The armsman entered with a cart of produce. The courtroom watched attentively as he lined up everything on a long table. He then, under his liege-lord’s direction, took one swing at one of each pair with the defendant’s ‘switch.’ It wasn’t until Clarkson got to the larger cabbages and melons that the items didn’t immediately splat all over him. A switch of equal width and length cut from a tree outside the courthouse did similar damage to the tomatoes and softer items, but created far less mess with the larger items.
“That’s enough, thank you, Clarkson,” Dono dismissed his filthy armsman. “Now, DuBois, would you like to reconsider your plea?”
“Ain’t done nothing wrong,” DuBois insisted. “Not pleading guilty to something I ain’t done.”
“That’s too bad, because I find differently. Please stand.”
There were repeated gasps from the gallery as the defendant was found guilty of criminally assaulting his wife and daughter and charged with a year in jail. Count Vorrutyer then granted Ma DuBois’ request for a divorce.
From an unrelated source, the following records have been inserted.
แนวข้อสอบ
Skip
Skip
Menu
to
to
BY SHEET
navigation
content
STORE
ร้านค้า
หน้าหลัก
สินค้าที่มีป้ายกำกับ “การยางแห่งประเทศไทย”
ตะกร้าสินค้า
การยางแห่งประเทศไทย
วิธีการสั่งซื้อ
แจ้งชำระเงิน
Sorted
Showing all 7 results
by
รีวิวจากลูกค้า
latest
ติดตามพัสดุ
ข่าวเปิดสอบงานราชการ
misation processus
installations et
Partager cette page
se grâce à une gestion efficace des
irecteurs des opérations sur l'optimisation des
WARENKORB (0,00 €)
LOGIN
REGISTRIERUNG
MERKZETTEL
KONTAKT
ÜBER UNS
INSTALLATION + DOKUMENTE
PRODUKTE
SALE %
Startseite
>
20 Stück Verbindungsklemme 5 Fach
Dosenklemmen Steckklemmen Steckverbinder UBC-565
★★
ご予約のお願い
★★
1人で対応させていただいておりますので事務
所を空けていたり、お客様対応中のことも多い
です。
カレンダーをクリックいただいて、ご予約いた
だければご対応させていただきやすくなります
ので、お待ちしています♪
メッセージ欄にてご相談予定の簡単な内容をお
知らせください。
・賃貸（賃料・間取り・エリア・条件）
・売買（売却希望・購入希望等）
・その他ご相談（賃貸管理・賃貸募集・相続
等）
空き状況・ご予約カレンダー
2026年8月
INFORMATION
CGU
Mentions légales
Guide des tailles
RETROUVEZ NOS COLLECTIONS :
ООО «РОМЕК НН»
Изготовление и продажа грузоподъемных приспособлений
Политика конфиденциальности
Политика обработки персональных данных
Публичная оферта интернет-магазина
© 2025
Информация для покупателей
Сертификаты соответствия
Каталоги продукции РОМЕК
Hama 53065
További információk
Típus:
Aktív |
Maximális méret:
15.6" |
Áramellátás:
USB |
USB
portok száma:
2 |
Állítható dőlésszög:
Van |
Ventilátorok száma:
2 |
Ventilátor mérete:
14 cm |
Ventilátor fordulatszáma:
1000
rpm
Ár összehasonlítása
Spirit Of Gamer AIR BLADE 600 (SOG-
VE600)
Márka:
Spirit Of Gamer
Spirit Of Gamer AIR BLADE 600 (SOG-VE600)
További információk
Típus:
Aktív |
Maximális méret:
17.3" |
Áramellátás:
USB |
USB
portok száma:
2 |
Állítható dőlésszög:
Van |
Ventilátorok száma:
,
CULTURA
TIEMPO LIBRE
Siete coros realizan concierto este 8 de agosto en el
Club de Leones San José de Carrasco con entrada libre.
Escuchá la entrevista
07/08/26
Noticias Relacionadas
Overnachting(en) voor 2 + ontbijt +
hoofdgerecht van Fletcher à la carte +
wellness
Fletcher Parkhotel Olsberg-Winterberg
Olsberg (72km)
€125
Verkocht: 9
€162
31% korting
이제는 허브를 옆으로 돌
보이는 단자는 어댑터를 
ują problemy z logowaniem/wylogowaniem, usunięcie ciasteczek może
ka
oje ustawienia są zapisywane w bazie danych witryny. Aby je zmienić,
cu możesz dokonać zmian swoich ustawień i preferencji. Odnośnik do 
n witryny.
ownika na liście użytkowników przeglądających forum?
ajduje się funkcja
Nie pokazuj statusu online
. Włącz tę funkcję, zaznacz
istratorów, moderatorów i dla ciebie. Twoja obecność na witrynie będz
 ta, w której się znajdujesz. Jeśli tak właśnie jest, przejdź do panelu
Based on the history of abuse, he gave her custody of the two minor boys as well as the 18-year-old battered daughter. Dono also gave Ma Dubois the house in which she’d spent her married life, granted her their joint savings, and charged her ex-husband with supporting her and their children financially for her lifetime.
“Let this be a lesson,” Count Vorrutyer finished coldly. “Families are not defenseless in my District. Abusers will be held accountable for their actions.”
And with that, Dono called a recess so the courtroom could be cleaned while the young lovers prepared to enter the groat circle.